Некоторые солдаты пытались облегчить свою ношу, снимая треуголки и мундиры и закрепляя их на ранцах, но Алекс приказал снова надеть их. Как человек, сам пробивающий себе путь, он знал, как важна внешность. Он по-прежнему застегивал латунные пуговицы мундира снизу доверху и плотно надевал на голову треуголку. Если ты выглядишь как часть целого, тебя будут считать частью целого, а он хотел, чтобы даже слухи о продвижении Континентальной армии произносились с благоговением, а не с насмешкой. Дойдут ли они до генерала Вашингтона или генерала Корнуоллиса, не имело значения, все должно быть просто блестяще. В конце концов, он не просто вел солдат на битву. Он шел к славе, к своему месту в истории.
«Я так горжусь тобой», – написала Элиза в своем последнем письме, когда узнала новости о его назначении. Его храбрая Бетси, главной причиной гнева которой стало то, что он скрыл от нее свои намерения, вместо того чтобы разделить с ней свои мечты о славе. «Я вернусь к тебе, любовь моя. Я обещаю», – написал он в ответ.

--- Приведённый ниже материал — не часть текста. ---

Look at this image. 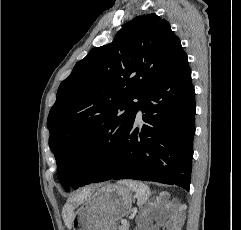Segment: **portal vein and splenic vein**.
<instances>
[{"label": "portal vein and splenic vein", "instance_id": "1", "mask_svg": "<svg viewBox=\"0 0 241 230\" xmlns=\"http://www.w3.org/2000/svg\"><path fill=\"white\" fill-rule=\"evenodd\" d=\"M121 223H122V225H126V224H127V220H126V219H123V220L121 221Z\"/></svg>", "mask_w": 241, "mask_h": 230}]
</instances>
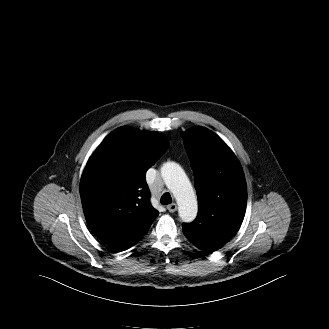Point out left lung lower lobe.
<instances>
[{"mask_svg": "<svg viewBox=\"0 0 329 329\" xmlns=\"http://www.w3.org/2000/svg\"><path fill=\"white\" fill-rule=\"evenodd\" d=\"M183 233H185L183 231ZM234 234L221 232L215 240L192 241V243L206 253H212L221 248Z\"/></svg>", "mask_w": 329, "mask_h": 329, "instance_id": "0a47b994", "label": "left lung lower lobe"}]
</instances>
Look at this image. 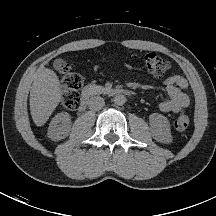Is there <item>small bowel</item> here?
<instances>
[{
  "label": "small bowel",
  "mask_w": 216,
  "mask_h": 216,
  "mask_svg": "<svg viewBox=\"0 0 216 216\" xmlns=\"http://www.w3.org/2000/svg\"><path fill=\"white\" fill-rule=\"evenodd\" d=\"M163 86L167 92L168 99L159 104L162 112L177 113L190 104L189 96L185 90L188 87L187 80L180 74H174L163 80Z\"/></svg>",
  "instance_id": "1"
}]
</instances>
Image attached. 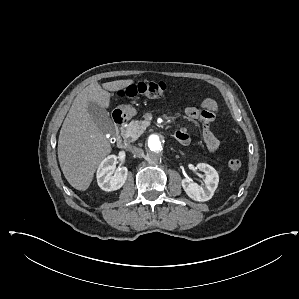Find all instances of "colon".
<instances>
[{"mask_svg": "<svg viewBox=\"0 0 299 299\" xmlns=\"http://www.w3.org/2000/svg\"><path fill=\"white\" fill-rule=\"evenodd\" d=\"M166 90V84L160 81H142L131 84L119 91L121 97L136 98V97H148L156 98L161 96ZM228 166L231 170H239L242 166V162L238 158H232L228 162Z\"/></svg>", "mask_w": 299, "mask_h": 299, "instance_id": "obj_1", "label": "colon"}]
</instances>
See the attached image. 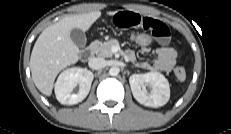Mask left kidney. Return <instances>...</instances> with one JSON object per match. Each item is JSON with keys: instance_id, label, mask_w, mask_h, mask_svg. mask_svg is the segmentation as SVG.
I'll return each instance as SVG.
<instances>
[{"instance_id": "left-kidney-1", "label": "left kidney", "mask_w": 231, "mask_h": 134, "mask_svg": "<svg viewBox=\"0 0 231 134\" xmlns=\"http://www.w3.org/2000/svg\"><path fill=\"white\" fill-rule=\"evenodd\" d=\"M129 83L134 98L142 105L156 108L165 105L170 98L168 80L159 72L133 74ZM146 85L151 87L150 93L146 91Z\"/></svg>"}]
</instances>
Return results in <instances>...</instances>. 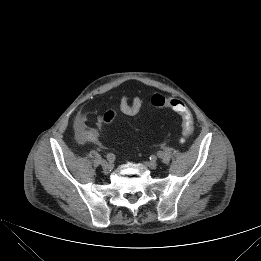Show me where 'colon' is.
Wrapping results in <instances>:
<instances>
[{
  "label": "colon",
  "mask_w": 261,
  "mask_h": 261,
  "mask_svg": "<svg viewBox=\"0 0 261 261\" xmlns=\"http://www.w3.org/2000/svg\"><path fill=\"white\" fill-rule=\"evenodd\" d=\"M151 104L156 108L171 109L181 116L182 143L191 136L194 129V121L189 108L182 100L173 97H164L160 94H155L151 98ZM102 119L105 123L112 122L115 119V112L107 111L105 114L102 115Z\"/></svg>",
  "instance_id": "1"
}]
</instances>
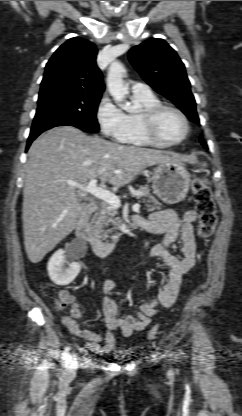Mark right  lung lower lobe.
Masks as SVG:
<instances>
[{
  "instance_id": "right-lung-lower-lobe-1",
  "label": "right lung lower lobe",
  "mask_w": 242,
  "mask_h": 416,
  "mask_svg": "<svg viewBox=\"0 0 242 416\" xmlns=\"http://www.w3.org/2000/svg\"><path fill=\"white\" fill-rule=\"evenodd\" d=\"M62 125H71V126H75V127L79 128V129L83 130V127H82L81 124L75 123L73 121H65V122H60V123L53 124V125H48V126H45V127H42V128L33 129V130H31L30 136H29L28 141H27L26 151L28 150V148H29L30 144L32 143V141L38 135H40L42 132H44V131H46V130H48L50 128H53V127H56V126H62ZM83 131H85V130H83Z\"/></svg>"
}]
</instances>
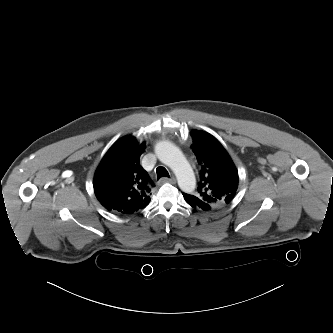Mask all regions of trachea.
I'll return each instance as SVG.
<instances>
[{
	"mask_svg": "<svg viewBox=\"0 0 333 333\" xmlns=\"http://www.w3.org/2000/svg\"><path fill=\"white\" fill-rule=\"evenodd\" d=\"M156 173H157V179L158 180L161 177H168V178H170L168 171L166 170V168H164L162 166L157 167Z\"/></svg>",
	"mask_w": 333,
	"mask_h": 333,
	"instance_id": "1",
	"label": "trachea"
}]
</instances>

Алекс ехал на своем прекрасном гнедом жеребце, окрещенном Мепкиным в честь друга, который подарил его. Пусть ему как офицеру не полагался ранец, десять часов в седле, хоть и с перерывами на перекус, превращали ноги в желе, и к тому же он умудрился натереть себе такие места, о которых не хотел даже вспоминать. Но стоило армии сделать привал на ночь, он отказывался от места в хижине или на ферме, реквизированной на ночь, уступая его тому из солдат, у которого замечал признаки лихорадки или другой болезни во время дневного перехода. А сам он спал под открытым небом, рядом с простыми солдатами.
По утрам он умывался ледяной колодезной водой из ведра, брился сухим лезвием и надевал мундир, стараясь как следует разгладить морщинки. Он обходил своих солдат, пока те завтракали, расспрашивая об их мозолях и ожогах и сообщая любые новости об их родных городах, поступившие ему за ночь. Сам он съедал лишь пару кусочков вяленой говядины или оленины с сухарем, и то устроившись верхом на лошади, когда начинался дневной переход.
Никто не говорил ему делать этого, и сам он, определенно, ни разу не видел, чтобы генерал Вашингтон делал нечто подобное. Вашингтон вдохновлял своей горделивостью, аурой недостижимого величия. Он был выше шести футов ростом, почти достиг пятидесятилетия и, наконец, был богатым землевладельцем: ему это легко удавалось. Алексу же едва исполнилось двадцать, и он был безымянным сиротой из Вест-Индии. Если он хотел от своих людей уважения и верности, то добиться этого должен был заботой о них, как о людях и солдатах. Поэтому он никогда не отдал бы приказа, который мог бы быть опасен для них, не обдумав сначала, сколько людских жизней будет зависеть от его решения.
Через семнадцать дней на марше один из его людей, рядовой Бакстер, оступился в дорожной колее и сильно повредил лодыжку. Нельзя было точно определить, сломана она или просто сильно потянута, но в любом случае идти Бакстер не мог. После двух с лишним недель на марше Алексу непросто было бы приказать измученным солдатам нести Бакстера на носилках. Полдень еще не наступил, и впереди было шесть часов напряженного перехода. Без лишних сомнений Алекс приказал, чтобы Бакстера усадили на Мепкина, а сам весь оставшийся день прошел пешком наравне со своими солдатами.
Алекс шел во главе колонны, и хотя он то и дело шуткой отвечал на комментарии солдат, но при этом не забывал о военном уставе, напоминая им о том, что он по-прежнему их командир. Это был правильный баланс. Если раньше его солдаты постепенно проникались к нему уважением, то теперь, когда он совершал свои обычные обходы, в их глазах светилась неподдельная привязанность. И когда они называли его «сэр» или «полковник», то делали это не про необходимости, а с искренним уважением.